### Exercise:
Please, starting at the line that contains "Extract all elements", reproduce every line exactly until the records run out, skipping all pictures.

### Bounding box prediction data:
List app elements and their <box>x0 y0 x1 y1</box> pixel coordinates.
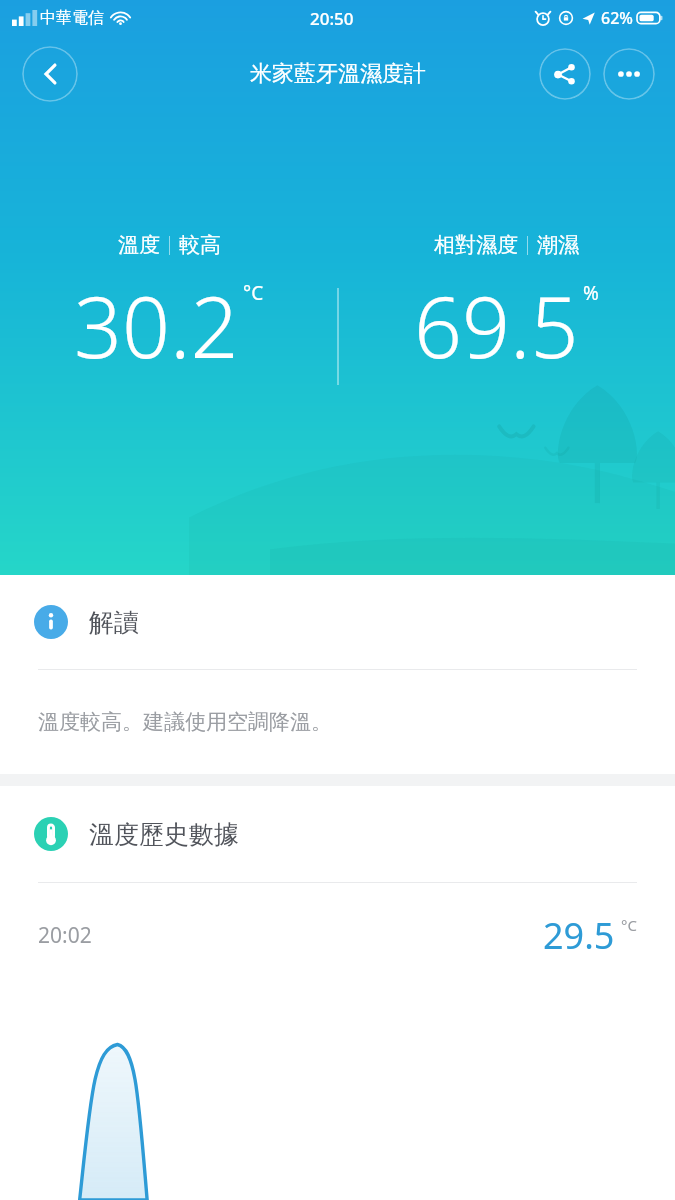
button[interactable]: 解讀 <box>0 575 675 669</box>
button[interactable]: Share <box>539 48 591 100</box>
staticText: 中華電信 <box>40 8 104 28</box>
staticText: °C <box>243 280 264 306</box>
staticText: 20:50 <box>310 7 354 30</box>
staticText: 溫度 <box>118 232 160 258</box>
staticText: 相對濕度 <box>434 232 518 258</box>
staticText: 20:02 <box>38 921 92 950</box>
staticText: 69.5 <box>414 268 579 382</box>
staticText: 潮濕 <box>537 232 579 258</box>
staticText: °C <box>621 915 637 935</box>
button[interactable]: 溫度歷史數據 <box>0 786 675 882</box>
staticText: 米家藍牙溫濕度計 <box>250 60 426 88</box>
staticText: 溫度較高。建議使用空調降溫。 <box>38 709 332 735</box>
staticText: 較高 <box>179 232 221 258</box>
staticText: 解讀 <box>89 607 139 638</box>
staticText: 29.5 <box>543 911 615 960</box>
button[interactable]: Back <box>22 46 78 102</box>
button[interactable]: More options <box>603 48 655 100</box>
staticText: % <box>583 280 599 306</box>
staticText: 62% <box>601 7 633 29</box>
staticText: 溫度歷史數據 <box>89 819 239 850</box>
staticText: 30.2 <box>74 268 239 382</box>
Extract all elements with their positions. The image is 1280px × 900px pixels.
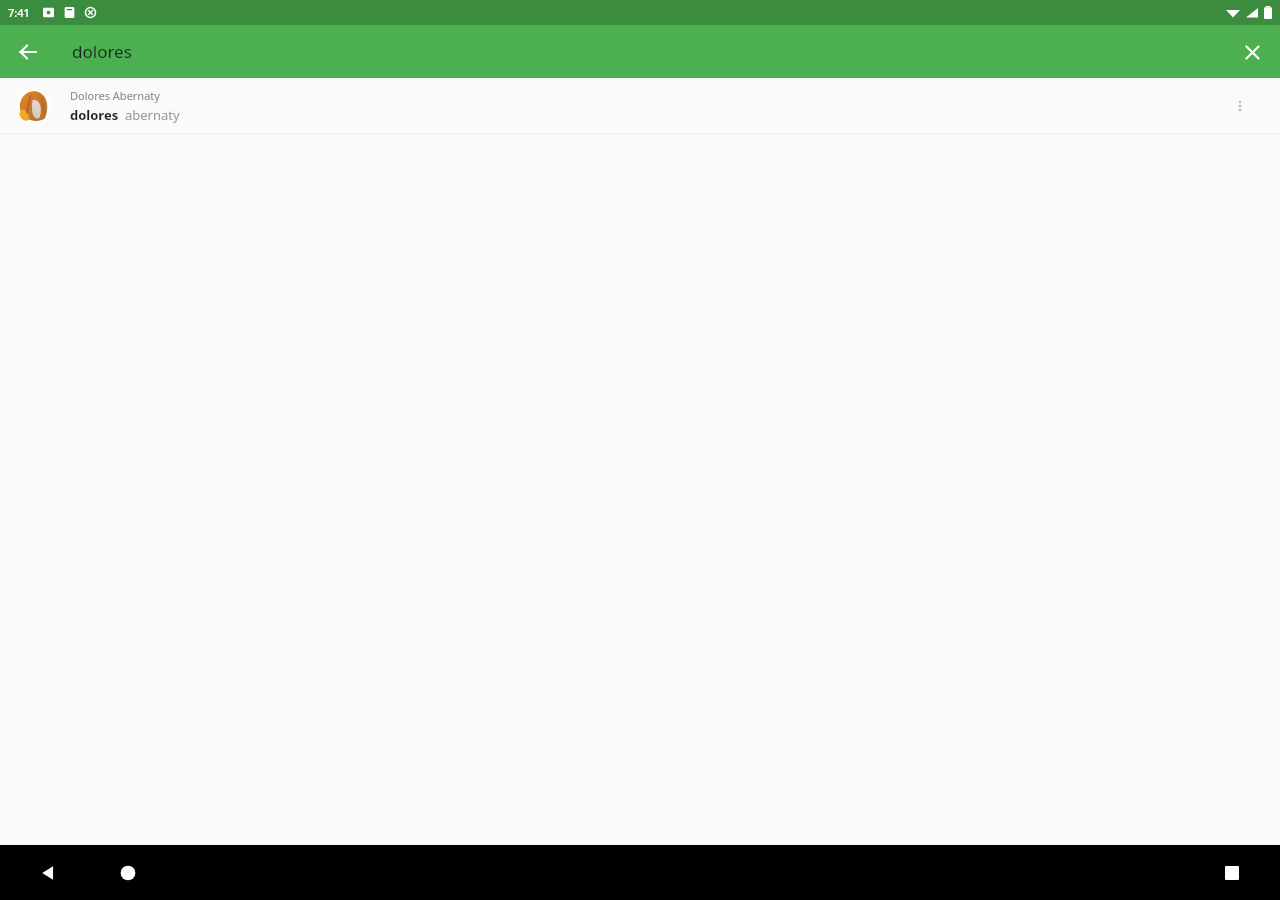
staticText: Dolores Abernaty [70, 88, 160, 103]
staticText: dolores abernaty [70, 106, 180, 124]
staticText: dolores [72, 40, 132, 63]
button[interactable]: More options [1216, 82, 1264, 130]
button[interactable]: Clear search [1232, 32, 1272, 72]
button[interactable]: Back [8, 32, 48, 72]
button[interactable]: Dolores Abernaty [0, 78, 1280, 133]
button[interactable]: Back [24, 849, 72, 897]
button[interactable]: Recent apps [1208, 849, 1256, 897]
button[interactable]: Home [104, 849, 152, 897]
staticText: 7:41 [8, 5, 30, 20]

### Response below:
Extract all elements with their positions. The image is 1280px × 900px pixels.
staticText: Dolores Abernaty [70, 88, 160, 103]
staticText: dolores abernaty [70, 106, 180, 124]
staticText: dolores [72, 40, 132, 63]
button[interactable]: More options [1216, 82, 1264, 130]
button[interactable]: Clear search [1232, 32, 1272, 72]
button[interactable]: Back [8, 32, 48, 72]
button[interactable]: Dolores Abernaty [0, 78, 1280, 133]
button[interactable]: Back [24, 849, 72, 897]
button[interactable]: Recent apps [1208, 849, 1256, 897]
button[interactable]: Home [104, 849, 152, 897]
staticText: 7:41 [8, 5, 30, 20]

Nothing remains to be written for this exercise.